Citizen-Times Wins Heritage Award
Bryson City: Smoky Mtn. Times
Western Carolina University gave its 1981 Mountain Heritage Award Saturday to the Asheville Citizen-Times Publishing Company as the “greatest historian of the mountains.”
In a citation accompanying the presentation, Dr. H.F. Robinson, WCU Chancellor, said the newspaper not only has served as the daily recorder of human events but “has purposefully and with commitment undertaken to record and recall the great historic moments in life of the mountains in life of the mountain people.” The award, presented annually during the celebration at WCU of Mountain Heritage Day, was accepted by Richard B. Wynne, president and publisher of the Citizens-Times.
Wynne said the award is “a unique honor and one we will be very proud of at the Citizen-Times.” He added that “it is one thing to be recognized by our peers in business; it is quite another to be cited by our neighbors for preserving regional values.” “It is the people at the Citizen-Times who are responsible for this honor and I am delighted to accept this award on behalf of each of them. In our acceptance, we recognize that we have a responsibility to our heritage to do our very best for this region and its citizens. We will do our utmost to live up to this challenge.”
The newspaper traces its beginnings to February 1870 when Randolph Shortwell began publishing the North Carolina Citizen in Asheville.
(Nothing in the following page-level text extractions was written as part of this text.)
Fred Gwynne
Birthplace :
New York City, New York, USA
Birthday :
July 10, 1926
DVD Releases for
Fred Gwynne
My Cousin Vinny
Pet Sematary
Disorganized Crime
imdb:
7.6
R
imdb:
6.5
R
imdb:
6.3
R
From its early years, the paper undertook periodically to publish special editions on the history of the region, an activity that the WCU citation said “flowered in the second half” of the 20th century.
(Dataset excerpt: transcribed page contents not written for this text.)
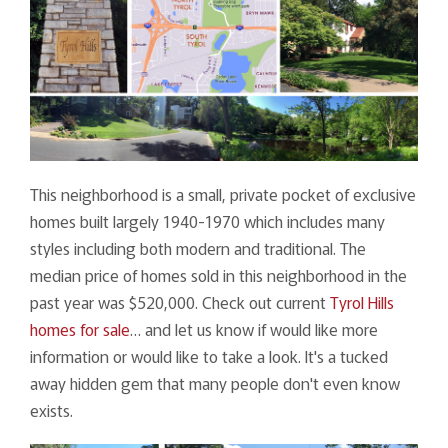
This neighborhood is a small, private pocket of exclusive
homes built largely 1940-1970 which includes many
styles including both modern and traditional. The
median price of homes sold in this neighborhood in the
past year was $520,000. Check out current
Tyrol Hills
homes for sale
… and let us know if would like more
information or would like to take a look. It's a tucked
away hidden gem that many people don't even know
exists.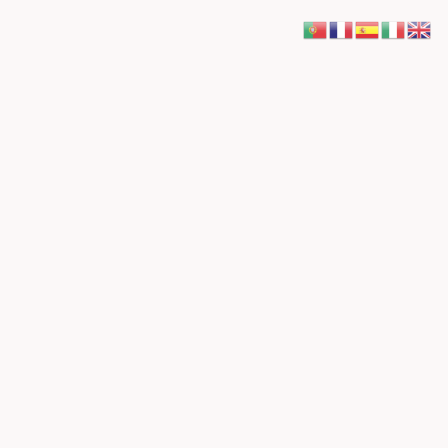
Pesquisar
Pesquisar
Recent Posts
Robinson described the Citizen-Times as a “corporate citizen of Western North Carolina.” And, he said, the company as the oldest enterprise in Western North Carolina has been “not only a recorder of our heritage for more than a century, it has been and is an integral part of it.”
A bronze tablet presented to Wynne read “Western Carolina University Mountain Heritage Award, 1981, presented to the Asheville Citizen-Times Publishing Company in recognition of outstanding contributions to the preservation and interpretation of the heritage and culture of Western Carolina.” The accompanying citation noted that “On (its) pages… are found accounts of great events, and small; of expectations, and disappointments; of success, and failures; of war, and peace; of happiness, and misery; of prosperity and poverty; of tranquility, and violence; indeed, accounts of all of the human scene.”
The Citizen-Times was described as a “moving force in the historic achievements” of Western North Carolina, as well. Thus, the award not only was in recognition of the newspaper’s role as historian but for its sponsorship of historic accomplishments. The newspaper “championed the introduction of the railroad to the mountains; encouraged aviation; fought for better roads; was a leader in the establishment of the Great Smoky Mountains National Park and the Blue Ridge Parkway; searched for industry; campaigned for clean government; sought better educational opportunities and resources; encouraged morality and raised its voice against oppression, disease, lawlessness, and corruption.”
In truth, Robinson said, in a reference to the Citizen-Times’ slogan, “it has dedicated itself to these and many other other causes directed toward the upbuilding of Western North Carolina.” He also recognized the Citizen-Times “commitment to recording the history of Western North Carolina, already firmly established in the first half of the 20th century, flowered in the second half, beginning with similar editions periodically since.” This commitment, he said, “is seen each week today in the column, ‘Roaming The Mountains,’ by John Parris, and in the publication of his books.”